Page-level text extractions:
════════
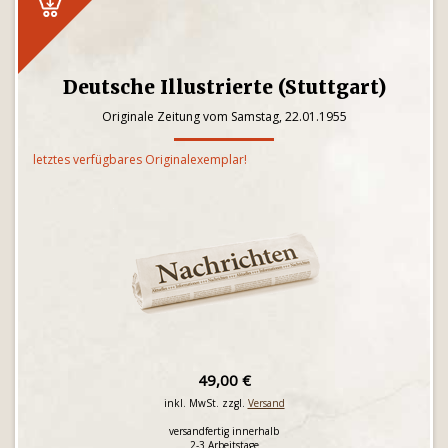
Deutsche Illustrierte (Stuttgart)
Originale Zeitung vom Samstag, 22.01.1955
letztes verfügbares Originalexemplar!
49,00 €
inkl. MwSt. zzgl.
Versand
versandfertig innerhalb
2-3 Arbeitstage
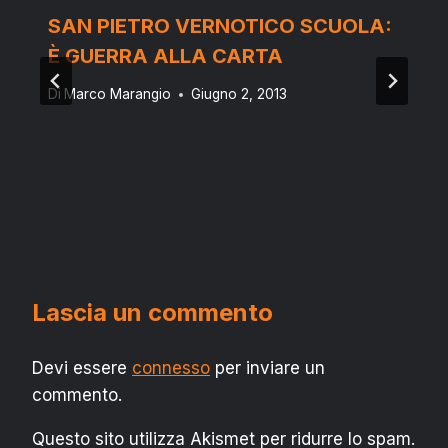
SAN PIETRO VERNOTICO SCUOLA:
È GUERRA ALLA CARTA
Di
Marco Marangio
Giugno 2, 2013
Lascia un commento
Devi essere
connesso
per inviare un
commento.
Questo sito utilizza Akismet per ridurre lo spam.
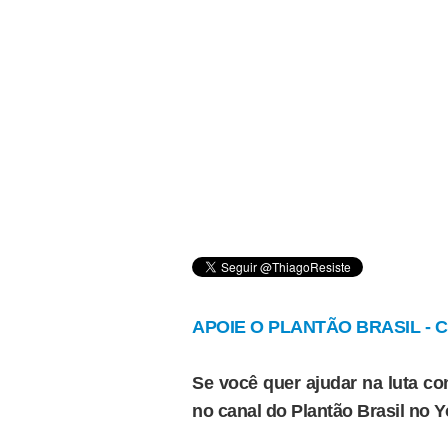
APOIE O PLANTÃO BRASIL - Cl
Se você quer ajudar na luta con
no canal do Plantão Brasil no 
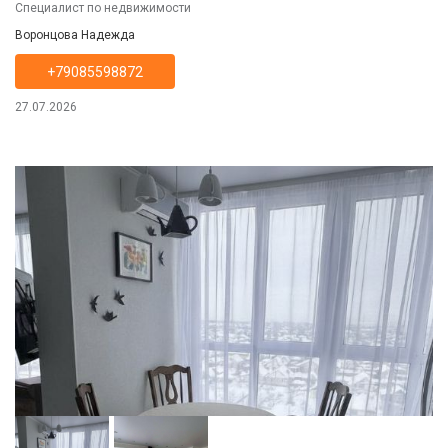
Специалист по недвижимости
Воронцова Надежда
+79085598872
27.07.2026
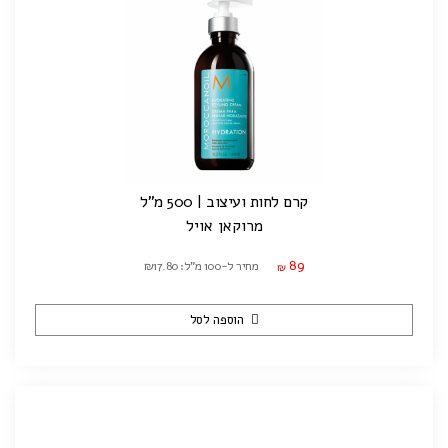
קרם לחות ועיצוב | 500 מ"ל
מרוקאן אויל
89
מחיר ל-100 מ"ל: ₪17.80
₪
הוספה לסל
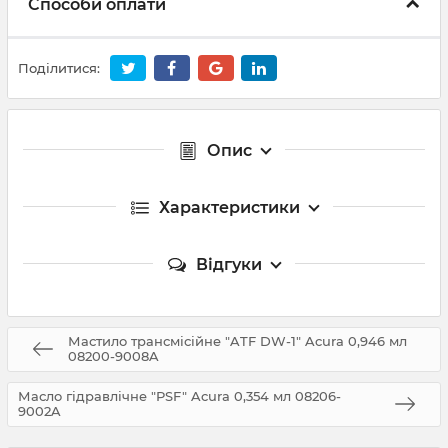
Способи оплати
Поділитися:
Опис
Характеристики
Відгуки
Мастило трансмісійне "ATF DW-1" Acura 0,946 мл
08200-9008A
Масло гідравлічне "PSF" Acura 0,354 мл 08206-
9002A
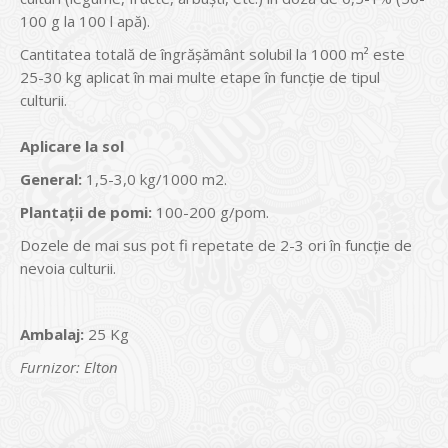
100 g la 100 l apă).
Cantitatea totală de îngrăşământ solubil la 1000 m² este
25-30 kg aplicat în mai multe etape în funcţie de tipul
culturii.
Aplicare la sol
General:
1,5-3,0 kg/1000 m2.
Planta
ţ
ii de pomi:
100-200 g/pom.
Dozele de mai sus pot fi repetate de 2-3 ori în funcţie de
nevoia culturii.
Ambalaj:
25 Kg
Furnizor: Elton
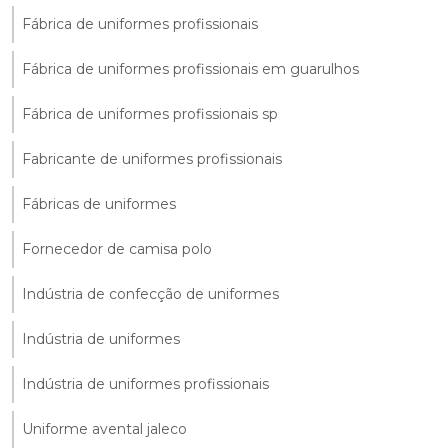
Fábrica de uniformes profissionais
Fábrica de uniformes profissionais em guarulhos
Fábrica de uniformes profissionais sp
Fabricante de uniformes profissionais
Fábricas de uniformes
Fornecedor de camisa polo
Indústria de confecção de uniformes
Indústria de uniformes
Indústria de uniformes profissionais
Uniforme avental jaleco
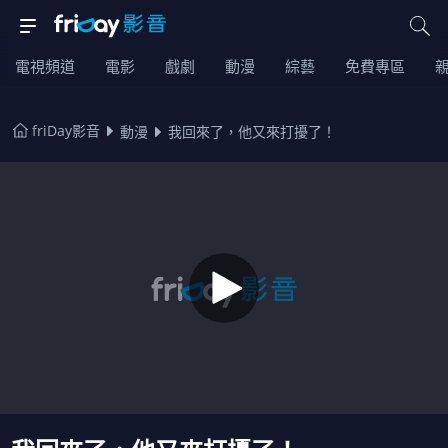
電視頻道
電影
戲劇
動漫
綜藝
免費專區
friDay影音
動漫
我回來了，他又來打擾了！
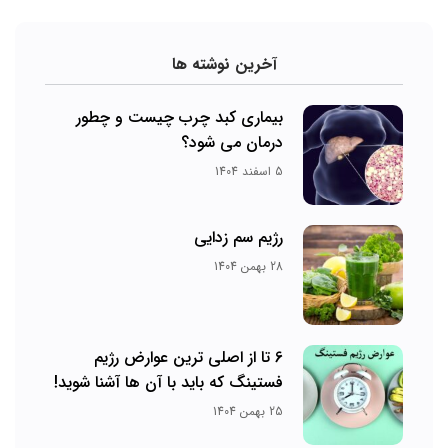
آخرین نوشته ها
بیماری کبد چرب چیست و چطور
درمان می‌ شود؟
5 اسفند 1404
رژیم سم زدایی
28 بهمن 1404
6 تا از اصلی ترین عوارض رژیم
فستینگ که باید با آن ها آشنا شوید!
25 بهمن 1404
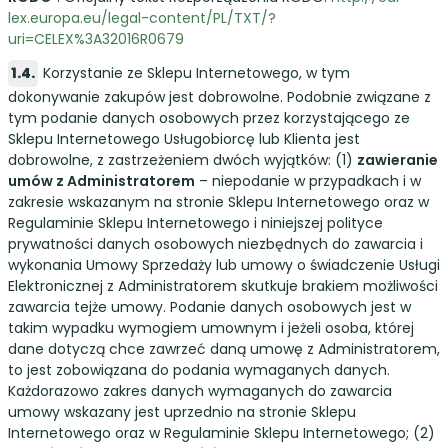
lex.europa.eu/legal-content/PL/TXT/?
uri=CELEX%3A32016R0679
Korzystanie ze Sklepu Internetowego, w tym
dokonywanie zakupów jest dobrowolne. Podobnie związane z
tym podanie danych osobowych przez korzystającego ze
Sklepu Internetowego Usługobiorcę lub Klienta jest
dobrowolne, z zastrzeżeniem dwóch wyjątków: (1)
zawieranie
umów z Administratorem
– niepodanie w przypadkach i w
zakresie wskazanym na stronie Sklepu Internetowego oraz w
Regulaminie Sklepu Internetowego i niniejszej polityce
prywatności danych osobowych niezbędnych do zawarcia i
wykonania Umowy Sprzedaży lub umowy o świadczenie Usługi
Elektronicznej z Administratorem skutkuje brakiem możliwości
zawarcia tejże umowy. Podanie danych osobowych jest w
takim wypadku wymogiem umownym i jeżeli osoba, której
dane dotyczą chce zawrzeć daną umowę z Administratorem,
to jest zobowiązana do podania wymaganych danych.
Każdorazowo zakres danych wymaganych do zawarcia
umowy wskazany jest uprzednio na stronie Sklepu
Internetowego oraz w Regulaminie Sklepu Internetowego; (2)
════════
TASK DETAILS:
Report how many lines of the entries hold the word "osobowych". Nothing else is needed.

TASK ANSWER:
3